▸ **What is needed**
When the line containing "khi tắm. Trong" appears in the entries below, begin printing there and stop after the line containing "nhân chỉ cần"; print each of those lines exactly and no other line.

##### Extracted information #####

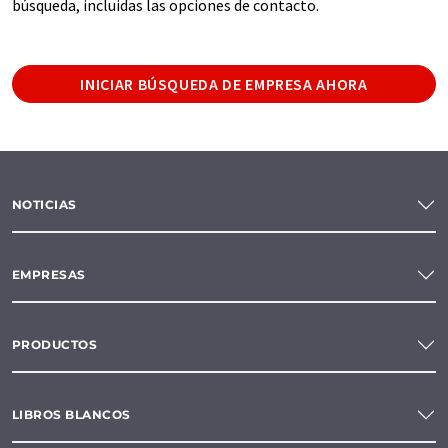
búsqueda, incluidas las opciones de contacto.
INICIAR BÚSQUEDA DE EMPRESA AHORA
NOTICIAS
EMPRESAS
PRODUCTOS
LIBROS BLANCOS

#####
##### Extracted information #####

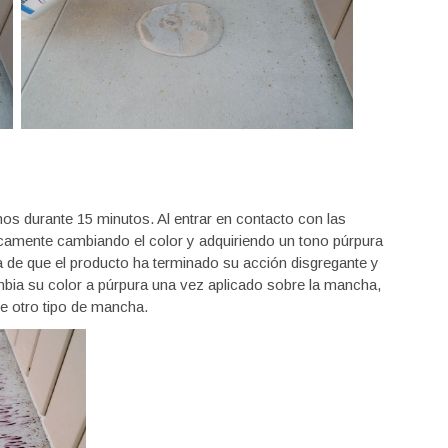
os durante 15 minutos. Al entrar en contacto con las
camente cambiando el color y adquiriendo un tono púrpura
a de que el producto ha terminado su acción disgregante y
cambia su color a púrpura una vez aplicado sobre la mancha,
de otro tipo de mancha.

#####
##### Extracted information #####

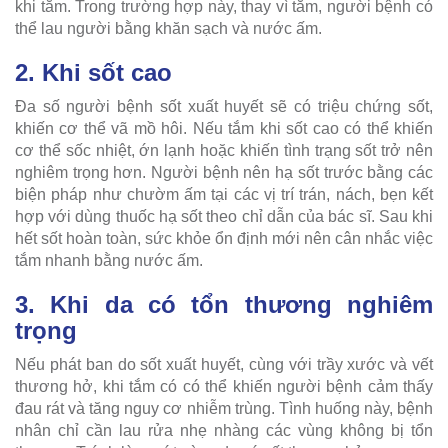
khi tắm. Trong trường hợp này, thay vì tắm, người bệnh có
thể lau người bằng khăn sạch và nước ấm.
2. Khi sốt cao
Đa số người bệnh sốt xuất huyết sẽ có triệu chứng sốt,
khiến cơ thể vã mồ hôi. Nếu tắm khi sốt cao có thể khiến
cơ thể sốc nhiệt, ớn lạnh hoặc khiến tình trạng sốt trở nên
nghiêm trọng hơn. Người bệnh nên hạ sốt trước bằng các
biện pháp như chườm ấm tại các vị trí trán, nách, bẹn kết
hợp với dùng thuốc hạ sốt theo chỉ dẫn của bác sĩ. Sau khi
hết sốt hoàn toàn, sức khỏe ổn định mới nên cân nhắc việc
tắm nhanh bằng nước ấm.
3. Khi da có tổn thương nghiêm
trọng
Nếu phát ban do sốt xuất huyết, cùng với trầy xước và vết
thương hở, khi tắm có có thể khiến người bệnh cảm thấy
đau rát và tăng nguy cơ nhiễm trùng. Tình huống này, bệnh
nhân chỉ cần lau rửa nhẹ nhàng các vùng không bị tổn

#####

▸ **Final answer**
khi tắm. Trong trường hợp này, thay vì tắm, người bệnh có
thể lau người bằng khăn sạch và nước ấm.
2. Khi sốt cao
Đa số người bệnh sốt xuất huyết sẽ có triệu chứng sốt,
khiến cơ thể vã mồ hôi. Nếu tắm khi sốt cao có thể khiến
cơ thể sốc nhiệt, ớn lạnh hoặc khiến tình trạng sốt trở nên
nghiêm trọng hơn. Người bệnh nên hạ sốt trước bằng các
biện pháp như chườm ấm tại các vị trí trán, nách, bẹn kết
hợp với dùng thuốc hạ sốt theo chỉ dẫn của bác sĩ. Sau khi
hết sốt hoàn toàn, sức khỏe ổn định mới nên cân nhắc việc
tắm nhanh bằng nước ấm.
3. Khi da có tổn thương nghiêm
trọng
Nếu phát ban do sốt xuất huyết, cùng với trầy xước và vết
thương hở, khi tắm có có thể khiến người bệnh cảm thấy
đau rát và tăng nguy cơ nhiễm trùng. Tình huống này, bệnh
nhân chỉ cần lau rửa nhẹ nhàng các vùng không bị tổn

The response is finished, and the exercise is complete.